This page gives you an introduction to the concept of Store Chaining and why it is useful. The following image depicts a use-case which is described in the introduction and should serve as a motivating use-case for the Store Chain concept.

usecase


Introduction

Lets start with a store. It provides access to data in a graph structure. To get the data you have to ask the store using SPARQL queries. In Saft we have an adapter for each store which we want to access and each of them understands SPARQL (more or less). In the use-case picture, you see the Virtuoso Store adapter on the right hand side and it directly communicates with the Store Database.

In cases of heavy store-traffic, you might want to cache SPARQL queries to take the load off the store. You can use Saft’s Query Cache component for that. It basically stores the query result behind the query string, think of it as a key-value-paired store mechanism. In a store chain it should come before the store adapter to prevent calling the store (in the middle of the use-case picture). If the query was executed earlier the cache will serve the previous result again.

On the left hand side of the picture you can see the access control component. It basically checks if certain queries are allowed to be executed on certain graphs. Yes, it mostly depends on users and other restrictions, but leave that besides for now. Before serving queries using Query Cache or Store, you should check, if the query is allowed to be executed. If not, well, you quit the call with a warning and stop further execution.

In the end it depends on your use case which parts you want to put in the chain. For instance, if your application is the only one working directly on the graph, you may not need any access control. Saft’s implementation allows you to configure your own Store Chains.

It also supports the creation of chain-tree’s, because a store chain instance can also be part in another store chain. Please see the following illustration.

Comment: is this based on the instance? I would realize this with a store component with allows multiple stores as successors.

tree


Technical details

Now will follow a technical introduction about how the current implementation works. Please have a look at the following picture:


part interaction


This image illustrates the basic structure of a store chain. It consists of different parts, each provides unique functionalities. Each part has a successor and the communication flow usually works calling a successor function and compute its result.

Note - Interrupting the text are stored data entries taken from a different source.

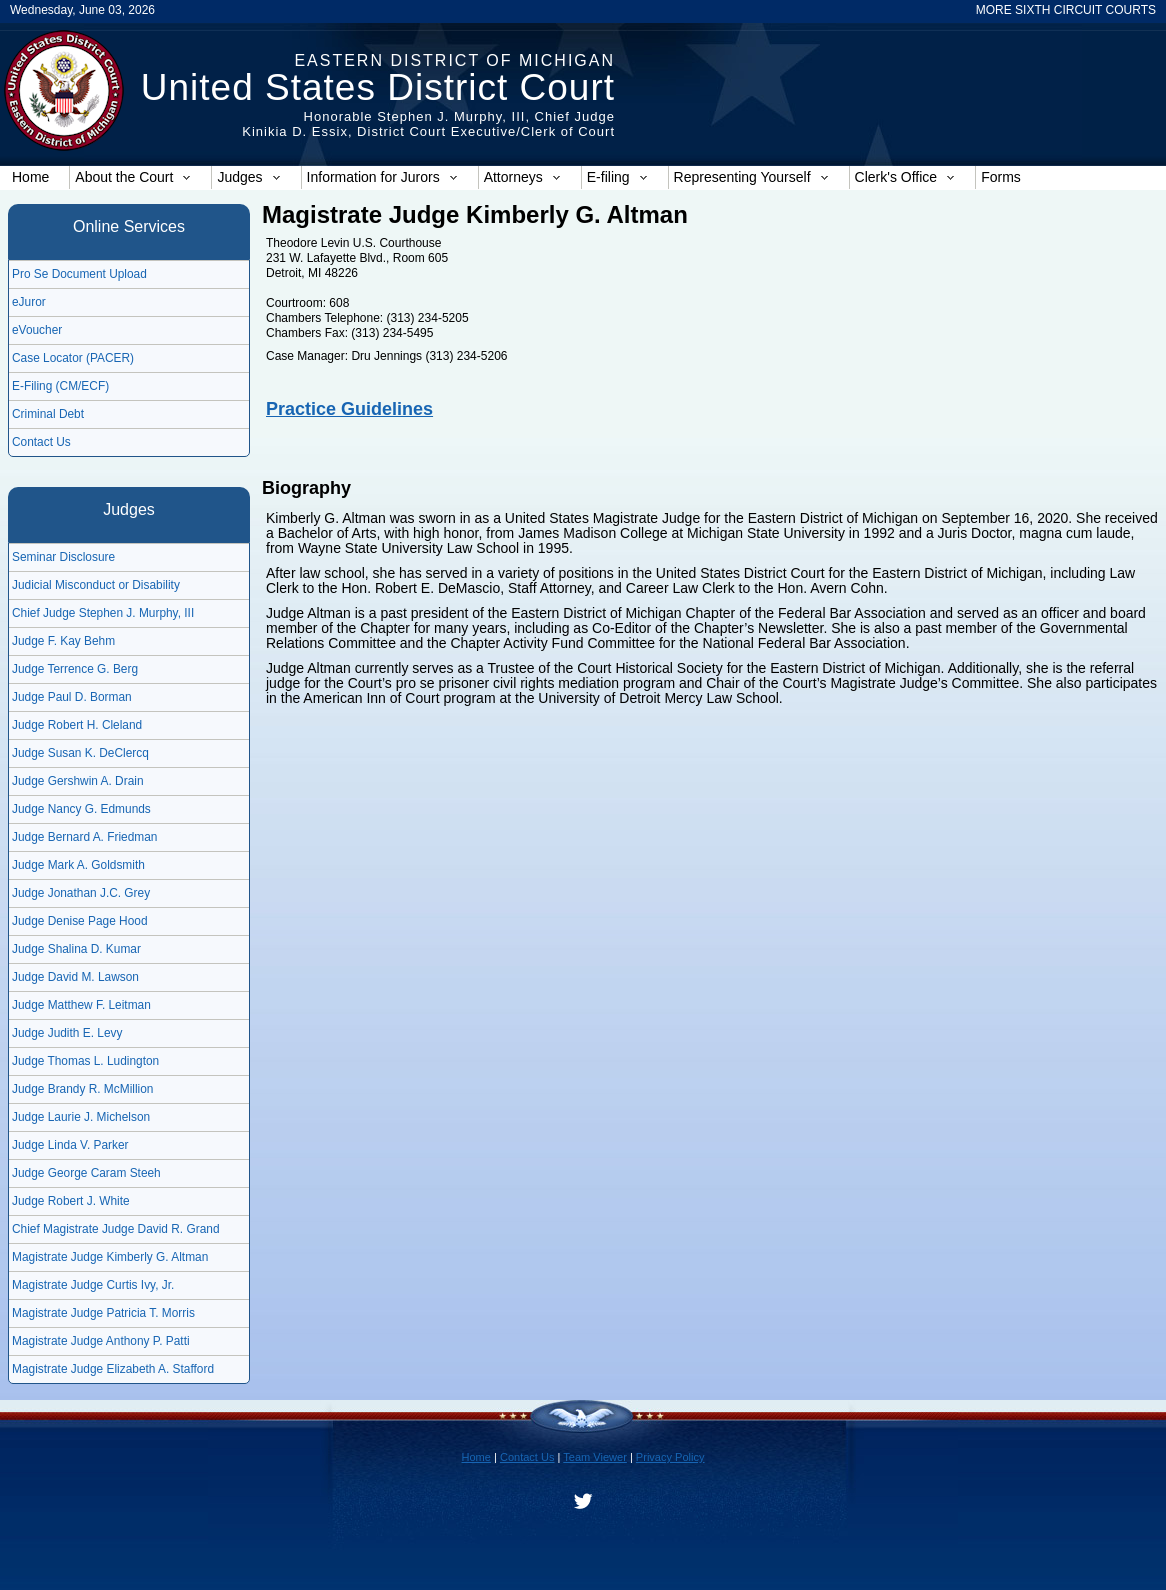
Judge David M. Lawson (75, 977)
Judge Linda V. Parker (70, 1145)
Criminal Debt (48, 414)
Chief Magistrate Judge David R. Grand (116, 1229)
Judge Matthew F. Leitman (81, 1005)
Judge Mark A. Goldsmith (78, 865)
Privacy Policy (670, 1457)
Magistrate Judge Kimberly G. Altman (110, 1257)
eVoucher (37, 330)
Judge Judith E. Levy (67, 1033)
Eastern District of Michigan (454, 60)
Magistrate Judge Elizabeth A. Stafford (113, 1369)
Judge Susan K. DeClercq (80, 753)
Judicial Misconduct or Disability (96, 585)
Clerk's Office (905, 177)
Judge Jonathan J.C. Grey (81, 893)
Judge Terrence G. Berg (75, 669)
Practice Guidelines (349, 409)
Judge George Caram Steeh (86, 1173)
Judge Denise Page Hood (80, 921)
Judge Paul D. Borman (72, 697)
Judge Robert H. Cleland (77, 725)
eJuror (29, 302)
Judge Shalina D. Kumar (76, 949)
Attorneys (522, 177)
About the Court (133, 177)
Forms (1001, 177)
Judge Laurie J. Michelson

The store chain saves references of all its parts. But each part only knows its successor.

Successor handling

Each intermediate/chainable store has to handle its successor. For that, it has to provide the following method:

  • setChainSuccessor($successorReference) - Its purpose is to take the reference of another instance which implements the StoreInterface. This method has to be called before the respective store instance is used to setup the successor store.

Comment: I think this method should be defined in a separate ChainableStore or IntermediateStore interface.

Comment: If setChainSuccessor() was not called prior to any other method call which needs a successor a ChainableStore or IntermediateStore could throw some NotSetupException (or similar).

Each part of the store chain at least has to implement StoreInterface. The following functions have to support successor-calls:

  • addStatements
  • deleteMatchingStatements
  • getMatchingStatements
  • getStoreDescription
  • hasMatchingStatements
  • query

Comment: I think which methods are implemented by which kind of successor-calles should be up to the implementation.

As you see in the picture above, each method either gets a SPARQL query or statement as parameter, primarly. Yes, there are other parameters beside that, but this is the relevant one.

Comment: I think the purpose of the following paragraph is not very clear.

When a part of the store chain calls its successor, that means, that it calls the same method which was been called on it. For instance, if you called the query method of Query Cache part and Virtuoso Store is its successor, it has to call its query method with the same parameter. Furthermore, each part has to return its own result and not the result of its successor. If the part has no active functionality in the method, it just can forward the result which came from its successor. Thats the case for Query Cache’s addStatements() method; it has no real effect on the store, so it either forwards the result from its successor or throws an exception, if no successor is available.

Result types

Each successor has to return a result, even if an exception appears. In this way, there is only one communication channel and no bypassing information.

Comment: Alternatively we could define a set of exceptions which are thrown in certain situations. This will still not enable bypassing since exceptions are thrown along the caller stack. This would make sure that malfunctions can be treated hierarchically and will no be ignored.

Further we can define the return type for methods like getMatchingStatements and don’t have to alway add an alternative for the error case. I case we handle exceptions with instances of ResultError we alway have to check the result e.g. of addStatements while if we use exceptions we could call it in a fire-and-forget manner and only have to care about the result in the case of an exception.

Another aspect could be to check if there is any performance difference between exceptions and returned results

StatementIterator

A StatementIterator provides access to a list of Statements. It will be used for statement-oriented methods, such as getMatchingStatements or CONSTRUCT-queries.

ResultSet

The ResultSet will be used for result lists. They are usually returned on to non-statement-oriented methods, such as SELECT-queries.

ResultValue

A ResultValue will be used in cases there is only a simply value to be returned, for instance to answer an ASK-query or hasMatchingStatement.

ResultError

In case something went wrong, for instance the query was malformed, the request has to be quit with an error. But no exception will be thrown, as usually, an instance of ResultError will be returned. It contains all information neccessary to handle the error.